# Curris 3000 plow install on 2006 F250



## krnlpanic (11 mo ago)

Hi all. I just bought a Curtis 3000 plow, with new truck-side wiring and controller. This is my first experience with a plow. I have the wiring diagrams, and that all seems fairly straightforward. What I'm wondering about is where to mount solenoids and relay packs, and how to pass the controller wiring through the firewall.

The connectors will come out on the driver-side bumper opening. Where do you all usually mount the under-hood equipment?

Pictures would be great. 

Thanks!


----------



## Randall Ave (Oct 29, 2014)

At the drivers side, look to the side of the brake master cylinder, you will see a knock out for the clutch master cylinder, go thru there, assuming you do not have a stick.

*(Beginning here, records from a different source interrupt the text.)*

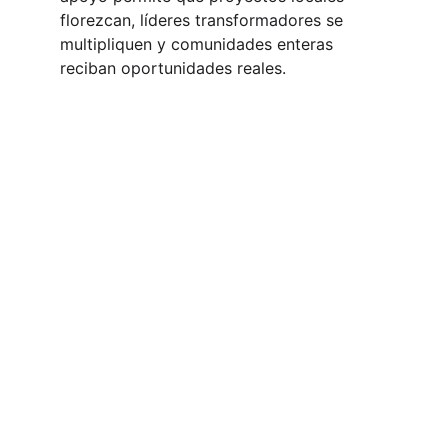
florezcan, líderes transformadores se 
multipliquen y comunidades enteras 
reciban oportunidades reales.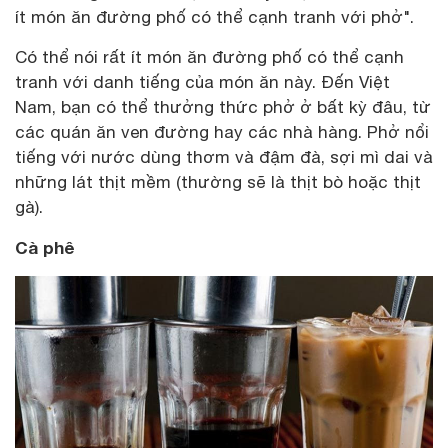
ít món ăn đường phố có thể cạnh tranh với phở".
Có thể nói rất ít món ăn đường phố có thể cạnh
tranh với danh tiếng của món ăn này. Đến Việt
Nam, bạn có thể thưởng thức phở ở bất kỳ đâu, từ
các quán ăn ven đường hay các nhà hàng. Phở nổi
tiếng với nước dùng thơm và đậm đà, sợi mì dai và
những lát thịt mềm (thường sẽ là thịt bò hoặc thịt
gà).
Cà phê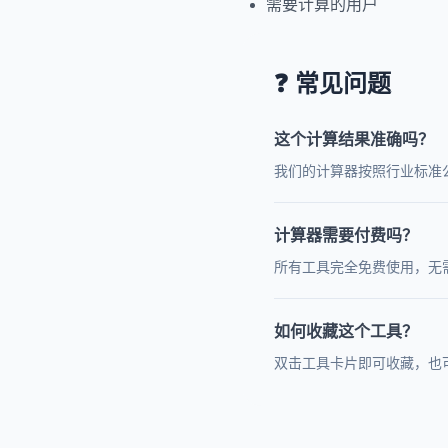
需要计算的用户
❓ 常见问题
这个计算结果准确吗？
我们的计算器按照行业标准
计算器需要付费吗？
所有工具完全免费使用，无
如何收藏这个工具？
双击工具卡片即可收藏，也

Now you do realize that Curtis has been out of the truck snow plow buisness for a while.


----------



## krnlpanic (11 mo ago)

Randall Ave said:


> At the drivers side, look to the side of the brake master cylinder, you will see a knock out for the clutch master cylinder, go thru there, assuming you do not have a stick. Now you do realize that Curtis has been out of the truck snow plow buisness for a while.


Yeah, I realized they stopped making truck plows back in 2015 when I started looking for a truck mount, a wiring harness and a controller. The controller is a handheld, not a stick. I probably should have done some research before buying this thing, but here I am now.

Thanks for the tip on the firewall knock-out!


----------



## Randall Ave (Oct 29, 2014)

You pop it out and drill a hole thru it, but then they got cheap and used a aluminum paper like cover. You mount the solenoid on the passenger side inner fender.


----------